Odisha grappled on Saturday to restore electricity supply after the devastating cyclone Fani hit the state on Friday. The cyclone with a wind speed of 180 Kilometres per hour uprooted trees, electric poles, telecom towers and wreaked havoc on the infrastructure.
While it is too early to estimate the extent of the damage, thousands of people are feared to have lost their livelihood. And the state government is struggling to maintain essential services, restore electricity and supply drinking water. To maintain sanitation and hygiene in the absence of drinking water remains a challenge.

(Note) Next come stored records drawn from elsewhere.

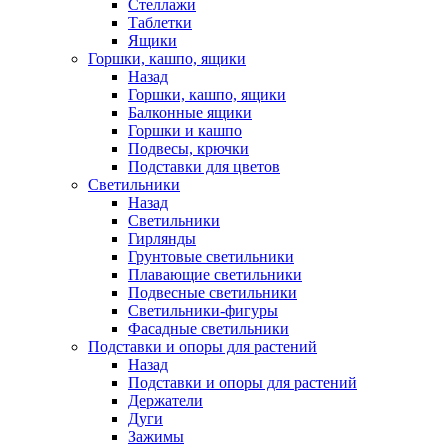
Стеллажи
Таблетки
Ящики
Горшки, кашпо, ящики
Назад
Горшки, кашпо, ящики
Балконные ящики
Горшки и кашпо
Подвесы, крючки
Подставки для цветов
Светильники
Назад
Светильники
Гирлянды
Грунтовые светильники
Плавающие светильники
Подвесные светильники
Светильники-фигуры
Фасадные светильники
Подставки и опоры для растений
Назад
Подставки и опоры для растений
Держатели
Дуги
Зажимы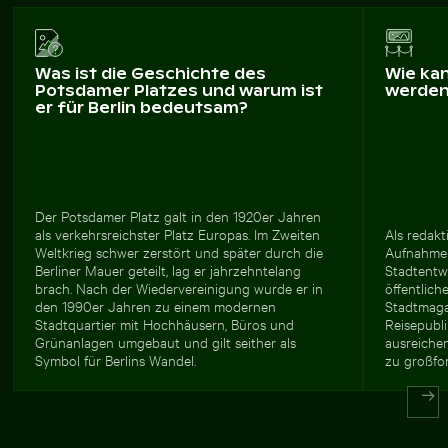
Was ist die Geschichte des
Wie ka
Potsdamer Platzes und warum ist
werde
er für Berlin bedeutsam?
Der Potsdamer Platz galt in den 1920er Jahren
als verkehrsreichster Platz Europas. Im Zweiten
Als redakt
Weltkrieg schwer zerstört und später durch die
Aufnahme 
Berliner Mauer geteilt, lag er jahrzehntelang
Stadtentwi
brach. Nach der Wiedervereinigung wurde er in
öffentlich
den 1990er Jahren zu einem modernen
Stadtmaga
Stadtquartier mit Hochhäusern, Büros und
Reisepubli
Grünanlagen umgebaut und gilt seither als
ausreiche
Symbol für Berlins Wandel.
zu großfo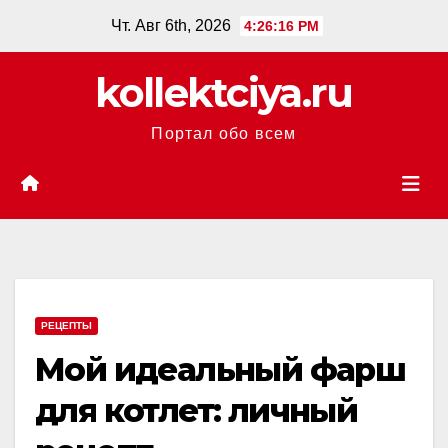
Перейти
Чт. Авг 6th, 2026
4:26:17 PM
к
содержанию
kollektciya.ru
Портал обо всем
РЕЦЕПТЫ
Мой идеальный фарш
для котлет: личный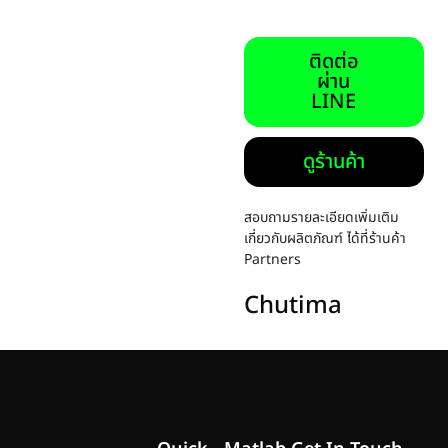
ติดต่อ
ผ่าน
LINE
ดูร้านค้า
สอบถามรายละเอียดเพิ่มเติม
เกี่ยวกับผลิตภัณฑ์ ได้ที่ร้านค้า
Partners
Chutima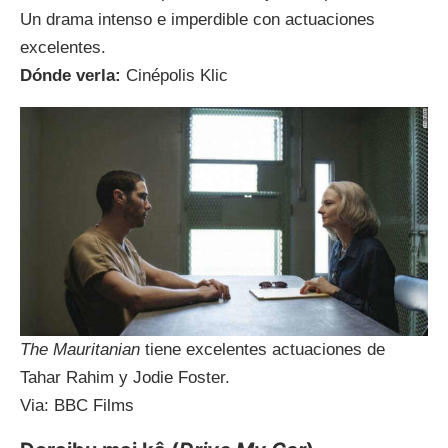
Un drama intenso e imperdible con actuaciones
excelentes.
Dónde verla:
Cinépolis Klic
The Mauritanian
tiene excelentes actuaciones de
Tahar Rahim y Jodie Foster.
Via: BBC Films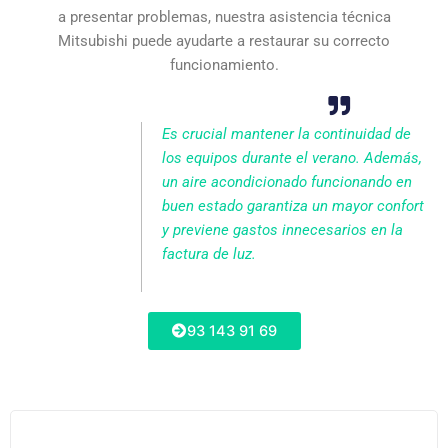
a presentar problemas, nuestra asistencia técnica
Mitsubishi puede ayudarte a restaurar su correcto
funcionamiento.
Es crucial mantener la continuidad de
los equipos durante el verano. Además,
un aire acondicionado funcionando en
buen estado garantiza un mayor confort
y previene gastos innecesarios en la
factura de luz.
93 143 91 69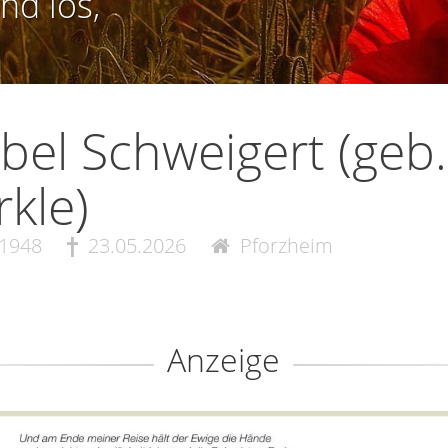
nd los,
bel Schweigert (geb.
kle)
.1948
23.05.2026
Pforzheim
Anzeige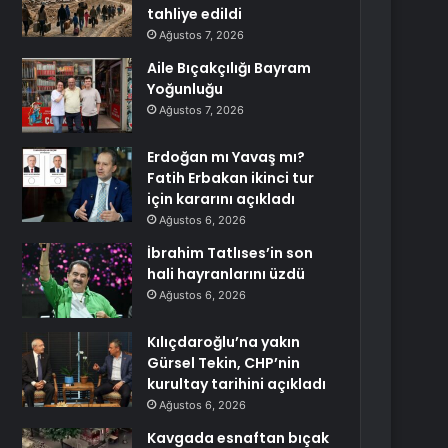
tahliye edildi
Ağustos 7, 2026
Aile Bıçakçılığı Bayram
Yoğunluğu
Ağustos 7, 2026
Erdoğan mı Yavaş mı?
Fatih Erbakan ikinci tur
için kararını açıkladı
Ağustos 6, 2026
İbrahim Tatlıses’in son
hali hayranlarını üzdü
Ağustos 6, 2026
Kılıçdaroğlu’na yakın
Gürsel Tekin, CHP’nin
kurultay tarihini açıkladı
Ağustos 6, 2026
Kavgada esnaftan bıçak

The relief and rescue operation by the state government, has been applauded by everyone. Photographs of officials and policemen going door to door, pleading with people to shift to cyclone shelters had gone viral on social media even before the cyclone it the Odisha coast. Following a devastating cyclone in 1999, when thousands of people had lost their lives and when bodies of people were washed away several kilometres from where they lived, Odisha had built hundreds of cyclone shelters along the coast.
The cyclone shelters designed by IIT Kharagpur seem to have withstood the cyclone well. But several buildings built later bore the brunt of the cyclone which blew away doors, shattered window panes and destroyed roadside kiosks.
Chief Minister Naveen Patnaik took to Twitter to point out that “ a record of 1.2 million people were evacuated in 24 hours, 3.2 lakh from Ganjam, 1.3 lakh from Puri & almost 7000 kitchens catering to 9000 shelters were made functional overnight. This mammoth exercise involved more than 45,000 volunteers.” The state had also deployed 300 power boats, two helicopters and many chain saws, to cut downed trees. Truckloads of food and bottled water were delivered to the shelters.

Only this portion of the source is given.